Parenting Plans that provide both parents with joint legal decision making result in both parents being involved in making the major decisions for the child. In joint legal decision making, neither parent’s opinion wins out over the other parent’s opinion on any issue.

In short, if the parents do not agree on a major decision for their children nothing changes and the status quo prevails.

This means disputes over which school a child should attend will result in the child simply staying at his or her current school or, possibly, the school to which the child will matriculate according to school district rules.

Another form of legal custody is joint legal decision making but one parent is given the right to “final say” if the parents do not agree on a major decision affecting their child.

Typically, the parent given the final say on an issue will also be ordered to consider in good faith the other parents wishes. If they fail to do so, the other parent may petition to transfer final say from a parent acting in bad faith to the more cooperative parent.

In other words, final say does not give a parent the blanket right to completely disregard the other parents wishes pertaining to the major decisions affecting the children.

A parent granted sole legal decision making (i.e., sole custody) of a child has the right to make all major decisions for the children regardless what the other parent’s opinion may be.

It is fairly uncommon for a parent to be awarded sole custody of his or her children because Arizona judges want both parents to be actively involved in the decisions impacting their children.

A judge could award sole custody to one parent if there is significant domestic violence, a clear inability fo the parents to effectively communicate with each other, or one of the parents has a significant problem with drugs or alcohol.

Legal Decision Making in an Arizona Parenting Plan.

Parenting Plan Provisions for Emergency Medical Care for a Child

No parent wants to think about their children suffering from a major emergency medical situation, but Parenting Plans should still include provisions allowing either parent to make medical decisions for the child in an emergency situation regardless of the form of legal decision making being joint legal decision making, joint legal decision making with final say, or sole legal decision making.

A child in an emergency needs both parents to have the legal right to make medical decisions quickly and without first getting the other parents opinion on that medical care.

As a result, a good Parenting Plan in Arizona will provide each parent with the right to make emergency medical decisions regardless what form of legal decision making is contained in the Parenting Plan.

Provision will also usually be made requiring the parent making those emergency decisions to notify the other parent as quickly as feasible given the nature of the emergency.

Parenting Plan Provisions For The Day to Day Decision Making for Children

Not all decisions affecting a child arise to the level of a major decision. For example, the child’s daily routine cannot be completely controlled by the other parent or even require one parent to tell the other parent how he or she plans to spend their time with the children.
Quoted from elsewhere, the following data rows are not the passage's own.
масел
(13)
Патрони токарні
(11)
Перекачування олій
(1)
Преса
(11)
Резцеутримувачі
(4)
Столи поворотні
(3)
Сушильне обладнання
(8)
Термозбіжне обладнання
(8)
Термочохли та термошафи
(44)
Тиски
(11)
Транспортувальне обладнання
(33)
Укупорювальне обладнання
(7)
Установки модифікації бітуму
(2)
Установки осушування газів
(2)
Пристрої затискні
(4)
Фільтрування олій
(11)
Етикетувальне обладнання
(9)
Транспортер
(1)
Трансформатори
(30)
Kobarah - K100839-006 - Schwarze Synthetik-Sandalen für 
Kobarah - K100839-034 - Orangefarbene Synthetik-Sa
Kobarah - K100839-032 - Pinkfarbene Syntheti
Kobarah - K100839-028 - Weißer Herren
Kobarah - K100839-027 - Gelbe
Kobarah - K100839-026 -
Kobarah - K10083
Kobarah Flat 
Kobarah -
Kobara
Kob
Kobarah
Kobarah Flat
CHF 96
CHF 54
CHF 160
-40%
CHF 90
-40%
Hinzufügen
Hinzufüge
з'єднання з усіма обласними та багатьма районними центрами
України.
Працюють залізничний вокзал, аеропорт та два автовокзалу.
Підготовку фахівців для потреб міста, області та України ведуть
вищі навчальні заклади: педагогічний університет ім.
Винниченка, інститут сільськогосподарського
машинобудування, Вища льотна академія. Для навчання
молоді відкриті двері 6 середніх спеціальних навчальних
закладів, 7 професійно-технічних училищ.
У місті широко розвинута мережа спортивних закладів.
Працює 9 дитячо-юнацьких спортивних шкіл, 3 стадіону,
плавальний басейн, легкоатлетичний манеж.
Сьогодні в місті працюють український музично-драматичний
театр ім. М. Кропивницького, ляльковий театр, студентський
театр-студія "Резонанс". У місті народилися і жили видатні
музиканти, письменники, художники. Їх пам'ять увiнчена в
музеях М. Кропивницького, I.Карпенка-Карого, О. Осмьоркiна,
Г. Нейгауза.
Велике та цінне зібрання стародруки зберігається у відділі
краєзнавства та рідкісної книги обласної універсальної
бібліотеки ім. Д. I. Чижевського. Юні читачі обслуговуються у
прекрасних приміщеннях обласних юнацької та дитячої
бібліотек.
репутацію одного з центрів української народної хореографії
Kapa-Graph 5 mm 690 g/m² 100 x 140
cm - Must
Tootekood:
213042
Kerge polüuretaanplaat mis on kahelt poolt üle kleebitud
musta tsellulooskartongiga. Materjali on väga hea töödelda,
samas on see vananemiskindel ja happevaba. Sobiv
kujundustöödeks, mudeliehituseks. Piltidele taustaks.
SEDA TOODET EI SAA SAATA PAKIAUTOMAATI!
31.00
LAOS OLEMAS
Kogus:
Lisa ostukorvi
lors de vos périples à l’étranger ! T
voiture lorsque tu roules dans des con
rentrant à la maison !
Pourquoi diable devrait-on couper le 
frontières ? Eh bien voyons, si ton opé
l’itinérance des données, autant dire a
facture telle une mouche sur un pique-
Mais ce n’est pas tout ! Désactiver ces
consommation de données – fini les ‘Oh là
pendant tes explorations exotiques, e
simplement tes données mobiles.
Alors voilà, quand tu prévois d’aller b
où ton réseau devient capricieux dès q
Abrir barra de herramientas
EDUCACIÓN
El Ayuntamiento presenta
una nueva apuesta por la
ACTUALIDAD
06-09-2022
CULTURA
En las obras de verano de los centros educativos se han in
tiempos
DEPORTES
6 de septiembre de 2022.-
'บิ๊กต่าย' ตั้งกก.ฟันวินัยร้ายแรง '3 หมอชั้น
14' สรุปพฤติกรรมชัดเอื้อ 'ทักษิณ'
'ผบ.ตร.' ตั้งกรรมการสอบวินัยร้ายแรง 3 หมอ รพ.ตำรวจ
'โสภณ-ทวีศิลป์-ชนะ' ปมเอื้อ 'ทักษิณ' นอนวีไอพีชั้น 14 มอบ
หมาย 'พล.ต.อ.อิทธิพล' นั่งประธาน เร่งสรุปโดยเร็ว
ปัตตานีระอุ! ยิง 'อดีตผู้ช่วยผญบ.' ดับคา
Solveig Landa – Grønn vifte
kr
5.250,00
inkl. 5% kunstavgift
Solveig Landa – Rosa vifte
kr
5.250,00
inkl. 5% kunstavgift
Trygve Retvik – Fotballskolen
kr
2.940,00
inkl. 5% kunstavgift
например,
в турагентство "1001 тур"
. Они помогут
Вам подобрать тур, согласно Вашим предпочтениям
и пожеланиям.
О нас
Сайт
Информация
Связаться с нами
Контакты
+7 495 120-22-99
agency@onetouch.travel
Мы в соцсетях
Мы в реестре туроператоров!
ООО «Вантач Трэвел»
In other words, a parent is free to spend his or her time with the children any way he or she wishes without having to obtain approval from or report back to the other parent regardleess of the type of legal decision making being awarded.

Although this may seem obvious to some people, there are parents who believe they should be told precisely how the other parent intends to exercise his or her parenting time.

To avoid this misunderstanding, your Arizona Parenting Plan should clearly spell out each parent is free to make the day to day decisions for the children regardless of the form of legal decision making ordered.

Parenting Plan Provisions Addressing Parents Access to Medical, Educational, Psychological and Other Records

Arizona revised statute section 25-403.06 provides that, absent a court order to the contrary, both parents are entitled to receive copies of their child’s medical, educational, and psychological records. A well written Parenting Plan should clearly notify both parents of the right to obtain these records.

It is also helpful to have this spelled out clearly in a Parenting Plan to enable a parent to show it to a school or doctor if the other parent attempts to interfere with the other parent receiving these records.

Although beyond the scope of this article, there are circumstances when the school, doctor, or counselor may refuse to provide a parent with a child’s records if doing so would endanger the child.

Provision for Parental Communication in an Arizona Parenting Plan

A good Arizona Parenting Plan will have guidelines for the manner in which the parents will communicate with each other. Examples of terms regarding parental communication can include the following:

  • Neither parent shall use the child to communicate information to the other parent;
  • A method of communicating about the child, such as email, and rules for timely responding to those communications;
  • A prohibition on both parents from communicating with the child about what happens in court proceedings;
  • A prohibition of either parent saying anything derogatory about the other parent, or allowing others to do so, in the presence of the kids;
  • A requirement that the parents be cordial and polite to each other at parental exchanges of the children;
  • A requirement for the parents to communicate regarding any educational or medical issues the child may have to the other parent;
Parenting time schedules in an Arizona Parenting Plan.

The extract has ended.